[RFC] execve.2: SYNOPSIS: Document both glibc wrapper and kernel sycalls

Message ID 20210214133907.157320-1-alx.manpages@gmail.com
State Not applicable
Headers
Series [RFC] execve.2: SYNOPSIS: Document both glibc wrapper and kernel sycalls |

Commit Message

Alejandro Colomar Feb. 14, 2021, 1:39 p.m. UTC
  Until now, the manual pages have (usually) documented only either
the glibc (or another library) wrapper for a syscall, or the raw
syscall (this only when there's not a wrapper).

Let's document both prototypes, which many times are slightly
different.  This will solve a problem where documenting glibc
wrappers implied shadowing the documentation for the raw syscall.

It will also be much clearer for the reader where the syscall
comes from (kernel? glibc? other?), by adding an explicit comment
at the beginning of the prototypes.  This removes the need of
scrolling down to NOTES to see that info.

Signed-off-by: Alejandro Colomar <alx.manpages@gmail.com>
---

Hi all,

This is a prototype for doing some important changes to the SYNOPSIS
of the man-pages.

The commit message above explains the idea quite well.  A few details
that couldn't be shown on this commit are:

For cases where the wrapper is provided by a library other than glibc,
I'd simply change the comment.  For example, for move_pages(2),
it would say /* libnuma wrapper function: */.

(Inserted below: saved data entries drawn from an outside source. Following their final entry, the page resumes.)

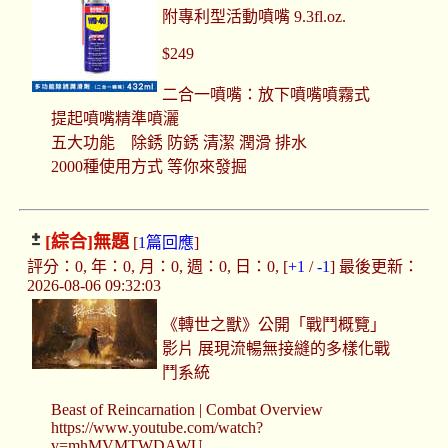
附專利型活動噴嘴 9.3fl.oz.
$249
二合一噴嘴：放下噴嘴噴霧式
提起噴嘴精準噴灑
五大功能 除銹 防銹 清潔 潤滑 排水
2000種使用方式 等你來發掘
[綜合]
無題
[
1篇回應
]
評分：0, 年：0, 月：0, 週：0, 日：0, [
+1
/
-1
] 最後更新：
2026-08-06 09:32:03
《轉世之獸》公開「戰鬥概覽」
影片 展現流暢無接縫的多樣化戰
鬥系統
Beast of Reincarnation | Combat Overview
https://www.youtube.com/watch?
v=mhMVMTWDAWU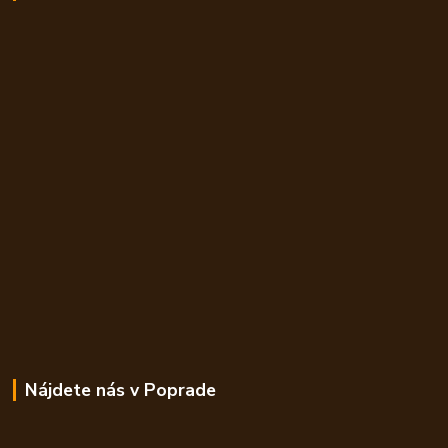
Nájdete nás v Poprade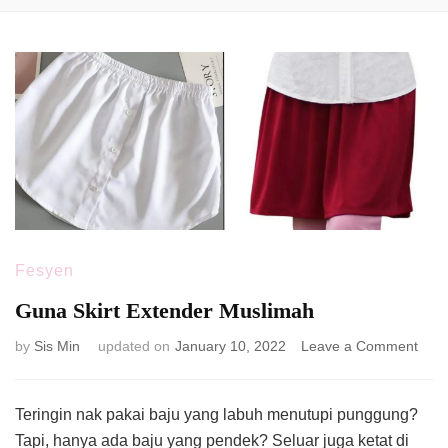
Fesyen
Guna Skirt Extender Muslimah
on
by
Sis Min
updated on
January 10, 2022
Leave a Comment
Gun
Skirt
Exte
Teringin nak pakai baju yang labuh menutupi punggung?
Musl
Tapi, hanya ada baju yang pendek? Seluar juga ketat di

I think this would make the samll notes warning that there's no glibc
wrapper function deprecated (but we could keep them for some time and
decide that later).

While changing this, I'd also make sure that the headers are correct,
and clearly differentiate which headers are needed for the raw syscall
and for the wrapper function.

This change will probably take more than one release of the man-pages
to complete.

Any thoughts?

Thanks,

Alex

---
 man2/execve.2 | 12 ++++++++++--
 1 file changed, 10 insertions(+), 2 deletions(-)
  

Comments

Michael Kerrisk \(man-pages\) Feb. 18, 2021, 12:27 p.m. UTC | #1
Hi Alex,

On 2/14/21 2:39 PM, Alejandro Colomar wrote:
> Until now, the manual pages have (usually) documented only either
> the glibc (or another library) wrapper for a syscall, or the raw
> syscall (this only when there's not a wrapper).
> 
> Let's document both prototypes, which many times are slightly
> different.  This will solve a problem where documenting glibc
> wrappers implied shadowing the documentation for the raw syscall.
> 
> It will also be much clearer for the reader where the syscall
> comes from (kernel? glibc? other?), by adding an explicit comment
> at the beginning of the prototypes.  This removes the need of
> scrolling down to NOTES to see that info.
> 
> Signed-off-by: Alejandro Colomar <alx.manpages@gmail.com>
> ---
> 
> Hi all,
> 
> This is a prototype for doing some important changes to the SYNOPSIS
> of the man-pages.
> 
> The commit message above explains the idea quite well.  A few details
> that couldn't be shown on this commit are:
> 
> For cases where the wrapper is provided by a library other than glibc,
> I'd simply change the comment.  For example, for move_pages(2),
> it would say /* libnuma wrapper function: */.
> 
> I think this would make the samll notes warning that there's no glibc
> wrapper function deprecated (but we could keep them for some time and
> decide that later).
> 
> While changing this, I'd also make sure that the headers are correct,
> and clearly differentiate which headers are needed for the raw syscall
> and for the wrapper function.
> 
> This change will probably take more than one release of the man-pages
> to complete.
> 
> Any thoughts?

My first impression is that I'm not keen on this. We'll add extra
text to all Section 2 pages, and in many (most?) cases the info
will be redundant (i.e., the wrapper and the syscall() notation
will express the same info). In other cases, I suspect the info
will be largely irrelevant to the user. To take an example: to 
whom will the difference that you document below for execve()
matter, how will it matter, and does it matter enough that we
headline the info in the pages? I'd want cogent answers to
those questions before considering a wide-ranging change.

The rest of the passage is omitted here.